A list of all devices in pci.c can be created with the command

pcidevinfo < pci.c

Once a good list is made, run the command

makepciids

It uses /usr/include/linux/pci.h by default for some information. 
If you have a newer kernel pci.c you want to integrate, you'll have to
 make sure either /usr/include/linux/pci.h is also updated, or you
specift the include file on the command line to makepciids.

Running 'makepciids' will output some C code which defines a struct
with the vendor/dev ids converted to numeric values.

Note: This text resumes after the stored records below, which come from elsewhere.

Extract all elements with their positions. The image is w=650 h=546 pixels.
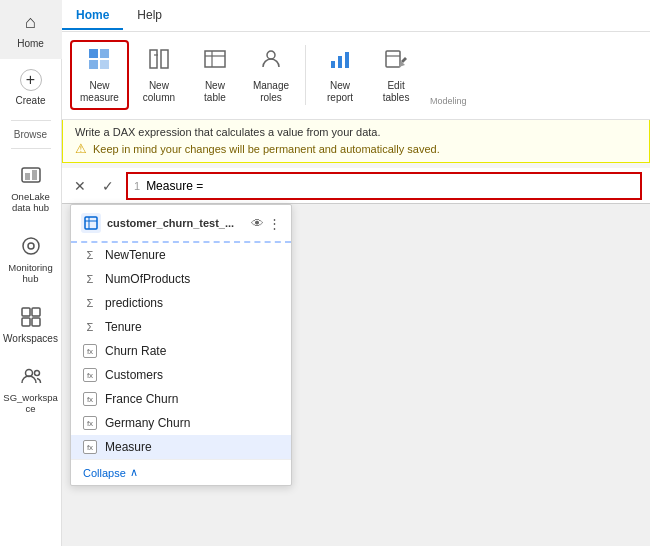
dropdown-collapse-label: Collapse [83,467,126,479]
measure-icon-francechurn: fx [83,392,97,406]
dropdown-header: customer_churn_test_... 👁 ⋮ [71,205,291,243]
sidebar-item-workspaces[interactable]: Workspaces [0,295,62,354]
sidebar-label-create: Create [15,95,45,106]
measure-icon-customers: fx [83,368,97,382]
svg-point-4 [28,243,34,249]
svg-point-3 [23,238,39,254]
dropdown-item-label-measure: Measure [105,440,152,454]
sg-icon [19,364,43,388]
manage-roles-button[interactable]: Manageroles [245,40,297,110]
sidebar-item-home[interactable]: ⌂ Home [0,0,62,59]
dropdown-item-newtenure[interactable]: Σ NewTenure [71,243,291,267]
ribbon-sep [305,45,306,105]
dropdown-item-customers[interactable]: fx Customers [71,363,291,387]
home-icon: ⌂ [19,10,43,34]
svg-point-10 [34,370,39,375]
formula-cancel-button[interactable]: ✕ [70,176,90,196]
svg-rect-24 [345,52,349,68]
svg-rect-7 [22,318,30,326]
edit-tables-button[interactable]: Edittables [370,40,422,110]
new-report-label: Newreport [327,80,353,104]
new-column-button[interactable]: Newcolumn [133,40,185,110]
new-column-label: Newcolumn [143,80,175,104]
dropdown-header-actions: 👁 ⋮ [251,216,281,231]
svg-rect-1 [25,173,30,180]
sidebar-divider [11,120,51,121]
sidebar-item-sg[interactable]: SG_workspace [0,354,62,425]
svg-rect-12 [100,49,109,58]
formula-line-num: 1 [134,180,140,192]
formula-input-wrap[interactable]: 1 [126,172,642,200]
formula-input[interactable] [146,179,634,193]
ribbon: Home Help Newmeasure Newcolumn Newtable [62,0,650,120]
svg-rect-11 [89,49,98,58]
tooltip-banner: Write a DAX expression that calculates a… [62,120,650,163]
dropdown-item-tenure[interactable]: Σ Tenure [71,315,291,339]
svg-rect-27 [85,217,97,229]
sidebar-label-monitoring: Monitoringhub [8,262,52,285]
sigma-icon-predictions: Σ [83,297,97,309]
svg-rect-22 [331,61,335,68]
svg-rect-6 [32,308,40,316]
sigma-icon-newtenure: Σ [83,249,97,261]
dropdown-item-label-francechurn: France Churn [105,392,178,406]
warning-text: Keep in mind your changes will be perman… [93,143,440,155]
dropdown-more-icon[interactable]: ⋮ [268,216,281,231]
create-icon: + [20,69,42,91]
new-table-label: Newtable [204,80,226,104]
dropdown-item-germanychurn[interactable]: fx Germany Churn [71,411,291,435]
svg-rect-25 [386,51,400,67]
dropdown-item-numofproducts[interactable]: Σ NumOfProducts [71,267,291,291]
svg-rect-15 [150,50,157,68]
tooltip-main-text: Write a DAX expression that calculates a… [75,126,637,138]
new-measure-label: Newmeasure [80,80,119,104]
sigma-icon-numofproducts: Σ [83,273,97,285]
dropdown-item-label-numofproducts: NumOfProducts [105,272,190,286]
tab-home[interactable]: Home [62,2,123,30]
dropdown-item-churnrate[interactable]: fx Churn Rate [71,339,291,363]
new-report-button[interactable]: Newreport [314,40,366,110]
svg-rect-5 [22,308,30,316]
sidebar-item-create[interactable]: + Create [0,59,62,116]
new-column-icon [147,47,171,77]
sidebar-label-workspaces: Workspaces [3,333,58,344]
sidebar-label-onelake: OneLakedata hub [11,191,50,214]
ribbon-button-area: Newmeasure Newcolumn Newtable Managerole… [62,32,650,118]
dropdown-item-francechurn[interactable]: fx France Churn [71,387,291,411]
svg-rect-18 [205,51,225,67]
new-table-button[interactable]: Newtable [189,40,241,110]
dropdown-item-measure[interactable]: fx Measure [71,435,291,459]
edit-tables-icon [384,47,408,77]
dropdown-item-predictions[interactable]: Σ predictions [71,291,291,315]
sidebar-label-sg: SG_workspace [3,392,57,415]
sidebar-item-onelake[interactable]: OneLakedata hub [0,153,62,224]
chevron-up-icon: ∧ [130,466,138,479]
sidebar-divider2 [11,148,51,149]
new-measure-icon [87,47,111,77]
svg-rect-14 [100,60,109,69]
formula-confirm-button[interactable]: ✓ [98,176,118,196]
svg-rect-23 [338,56,342,68]
sigma-icon-tenure: Σ [83,321,97,333]
edit-tables-label: Edittables [383,80,410,104]
dropdown-table-name: customer_churn_test_... [107,217,245,229]
manage-roles-icon [259,47,283,77]
new-measure-button[interactable]: Newmeasure [70,40,129,110]
formula-bar: ✕ ✓ 1 [62,168,650,204]
sidebar-item-monitoring[interactable]: Monitoringhub [0,224,62,295]
dropdown-item-label-churnrate: Churn Rate [105,344,166,358]
dropdown-item-label-predictions: predictions [105,296,163,310]
browse-label: Browse [0,125,62,144]
dropdown-item-label-germanychurn: Germany Churn [105,416,190,430]
ribbon-tab-bar: Home Help [62,0,650,32]
dropdown-eye-icon[interactable]: 👁 [251,216,264,231]
measure-icon-measure: fx [83,440,97,454]
table-icon [81,213,101,233]
onelake-icon [19,163,43,187]
dropdown-collapse-button[interactable]: Collapse ∧ [71,459,291,485]
svg-point-21 [267,51,275,59]
svg-rect-8 [32,318,40,326]
warning-icon: ⚠ [75,141,87,156]
dropdown-item-label-newtenure: NewTenure [105,248,166,262]
tab-help[interactable]: Help [123,2,176,30]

This ASSUMES that
the pci.h include file used is recent enough to contain all the
vendor/device ids in the pci.c file used to make the good-list.lst. 
The output of 'makepciids' will be stored in pci-ids-temp.h.

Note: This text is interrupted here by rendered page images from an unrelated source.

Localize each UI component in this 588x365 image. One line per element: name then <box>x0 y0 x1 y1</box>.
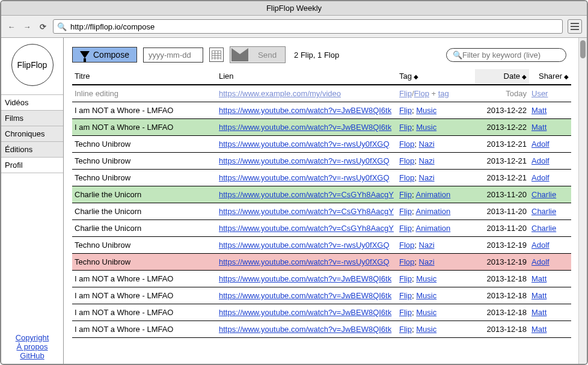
sidebar-item-éditions[interactable]: Éditions <box>1 141 63 157</box>
col-link[interactable]: Lien <box>216 69 397 85</box>
cell-sharer[interactable]: Adolf <box>531 156 550 165</box>
tag-link[interactable]: Nazi <box>419 156 435 165</box>
cell-title[interactable]: Charlie the Unicorn <box>72 220 216 237</box>
cell-link[interactable]: https://www.youtube.com/watch?v=CsGYh8Aa… <box>219 207 394 216</box>
cell-link[interactable]: https://www.youtube.com/watch?v=-rwsUy0f… <box>219 257 390 266</box>
hint-sharer[interactable]: User <box>531 89 548 98</box>
tag-link[interactable]: Flip <box>399 207 412 216</box>
cell-link[interactable]: https://www.youtube.com/watch?v=CsGYh8Aa… <box>219 190 394 199</box>
cell-title[interactable]: Techno Unibrow <box>72 237 216 254</box>
cell-link[interactable]: https://www.youtube.com/watch?v=-rwsUy0f… <box>219 156 390 165</box>
tag-link[interactable]: Flop <box>399 257 414 266</box>
tag-link[interactable]: Music <box>416 291 436 300</box>
cell-sharer[interactable]: Adolf <box>531 257 550 266</box>
calendar-icon[interactable] <box>209 48 224 62</box>
tag-link[interactable]: Animation <box>415 190 450 199</box>
cell-sharer[interactable]: Matt <box>531 274 547 283</box>
sidebar-item-chroniques[interactable]: Chroniques <box>1 126 63 141</box>
cell-link[interactable]: https://www.youtube.com/watch?v=JwBEW8QI… <box>219 291 391 300</box>
footer-link-github[interactable]: GitHub <box>1 351 63 360</box>
tag-link[interactable]: Flip <box>399 190 412 199</box>
cell-title[interactable]: Techno Unibrow <box>72 153 216 170</box>
cell-link[interactable]: https://www.youtube.com/watch?v=-rwsUy0f… <box>219 140 390 149</box>
cell-link[interactable]: https://www.youtube.com/watch?v=JwBEW8QI… <box>219 274 391 283</box>
cell-title[interactable]: Techno Unibrow <box>72 170 216 186</box>
tag-link[interactable]: Flip <box>399 106 412 115</box>
forward-button[interactable]: → <box>22 21 32 32</box>
cell-sharer[interactable]: Matt <box>531 325 547 334</box>
cell-sharer[interactable]: Charlie <box>531 207 556 216</box>
tag-link[interactable]: Flip <box>399 224 412 233</box>
cell-sharer[interactable]: Adolf <box>531 140 550 149</box>
cell-link[interactable]: https://www.youtube.com/watch?v=JwBEW8QI… <box>219 308 391 317</box>
date-input[interactable] <box>143 48 203 63</box>
col-tag[interactable]: Tag◆ <box>397 69 475 85</box>
cell-sharer[interactable]: Adolf <box>531 173 550 182</box>
cell-title[interactable]: I am NOT a Whore - LMFAO <box>72 304 216 321</box>
tag-link[interactable]: Music <box>416 274 436 283</box>
footer-link-copyright[interactable]: Copyright <box>1 333 63 342</box>
cell-title[interactable]: Techno Unibrow <box>72 254 216 271</box>
tag-link[interactable]: Nazi <box>419 241 435 250</box>
cell-title[interactable]: I am NOT a Whore - LMFAO <box>72 102 216 119</box>
tag-link[interactable]: Flop <box>399 156 414 165</box>
cell-link[interactable]: https://www.youtube.com/watch?v=JwBEW8QI… <box>219 325 391 334</box>
cell-title[interactable]: Charlie the Unicorn <box>72 203 216 220</box>
col-date[interactable]: Date◆ <box>475 69 529 85</box>
cell-title[interactable]: I am NOT a Whore - LMFAO <box>72 119 216 136</box>
send-button[interactable]: Send <box>230 46 286 63</box>
tag-link[interactable]: Flip <box>399 123 412 132</box>
cell-sharer[interactable]: Charlie <box>531 224 556 233</box>
cell-title[interactable]: Charlie the Unicorn <box>72 186 216 203</box>
cell-title[interactable]: I am NOT a Whore - LMFAO <box>72 287 216 304</box>
tag-link[interactable]: Music <box>416 325 436 334</box>
back-button[interactable]: ← <box>6 21 17 32</box>
cell-link[interactable]: https://www.youtube.com/watch?v=JwBEW8QI… <box>219 106 391 115</box>
cell-link[interactable]: https://www.youtube.com/watch?v=-rwsUy0f… <box>219 241 390 250</box>
tag-link[interactable]: Music <box>416 106 436 115</box>
hint-tags[interactable]: Flip/Flop + tag <box>397 85 475 102</box>
tag-link[interactable]: Flip <box>399 291 412 300</box>
tag-link[interactable]: Flip <box>399 325 412 334</box>
tag-link[interactable]: Animation <box>415 224 450 233</box>
cell-title[interactable]: Techno Unibrow <box>72 136 216 153</box>
tag-link[interactable]: Nazi <box>419 140 435 149</box>
tag-link[interactable]: Nazi <box>419 173 435 182</box>
col-title[interactable]: Titre <box>72 69 216 85</box>
cell-sharer[interactable]: Matt <box>531 291 547 300</box>
sidebar-item-profil[interactable]: Profil <box>1 157 63 173</box>
cell-link[interactable]: https://www.youtube.com/watch?v=-rwsUy0f… <box>219 173 390 182</box>
col-sharer[interactable]: Sharer◆ <box>529 69 571 85</box>
tag-link[interactable]: Music <box>416 308 436 317</box>
tag-link[interactable]: Nazi <box>419 257 435 266</box>
cell-sharer[interactable]: Adolf <box>531 241 550 250</box>
cell-sharer[interactable]: Matt <box>531 308 547 317</box>
reload-button[interactable]: ⟳ <box>37 21 48 32</box>
tag-link[interactable]: Flip <box>399 308 412 317</box>
cell-title[interactable]: I am NOT a Whore - LMFAO <box>72 271 216 287</box>
compose-button[interactable]: Compose <box>72 47 137 63</box>
scrollbar-thumb[interactable] <box>580 40 586 58</box>
hint-title[interactable]: Inline editing <box>72 85 216 102</box>
cell-sharer[interactable]: Matt <box>531 106 547 115</box>
hint-link[interactable]: https://www.example.com/my/video <box>219 89 341 98</box>
sidebar-item-vidéos[interactable]: Vidéos <box>1 94 63 110</box>
tag-link[interactable]: Music <box>416 123 436 132</box>
sidebar-item-films[interactable]: Films <box>1 110 63 126</box>
scrollbar[interactable] <box>578 38 587 364</box>
tag-link[interactable]: Flip <box>399 274 412 283</box>
tag-link[interactable]: Flop <box>399 140 414 149</box>
cell-link[interactable]: https://www.youtube.com/watch?v=CsGYh8Aa… <box>219 224 394 233</box>
filter-box[interactable]: 🔍 <box>446 48 566 62</box>
tag-link[interactable]: Animation <box>415 207 450 216</box>
cell-sharer[interactable]: Charlie <box>531 190 556 199</box>
menu-button[interactable] <box>568 19 582 34</box>
cell-link[interactable]: https://www.youtube.com/watch?v=JwBEW8QI… <box>219 123 391 132</box>
tag-link[interactable]: Flop <box>399 173 414 182</box>
footer-link-à propos[interactable]: À propos <box>1 342 63 351</box>
url-bar[interactable]: 🔍 http://flipflop.io/compose <box>53 19 563 34</box>
cell-title[interactable]: I am NOT a Whore - LMFAO <box>72 321 216 338</box>
tag-link[interactable]: Flop <box>399 241 414 250</box>
filter-input[interactable] <box>462 51 563 60</box>
cell-sharer[interactable]: Matt <box>531 123 547 132</box>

The last step is to convert the English device names in the C code in
pci-ids-temp.h to the correct module name. This requires a mapping
file, which must be named map-[eth,scsi,video].lst. Then run the
command

mappcinames < pci-ids-temp.h > pci-ids.h

This final output can be integrated into source code and give you a
mapping from pci vendor:device id into a module. BTW, if no mapping
exists for a certain PCI id, the value "UNKNOWN" is used for the
module. Calling code should check the returned value against this to be
sure a valid mapping exists!

After done, make sure to cvs checkin the newest versions of these files,
and then cvs update all the code which cares. At the moment I know that
the following programs depend on this code:

RH install
Xconfigurator

Special Notes for map-video.lst
-------------------------------
Instead of specifying a module to load, the mapping entries for video
cards lists either a 'Server:xxx' or a 'Card:xxxx' as the mapping. This
tells Xconfigurator to either the the server XF86_xxx, or the CardDB
entry 'xxxx'.  I tried to use the card entry when possible, so I picked
'Card:S3 864 (generic)' over 'Server:S3'.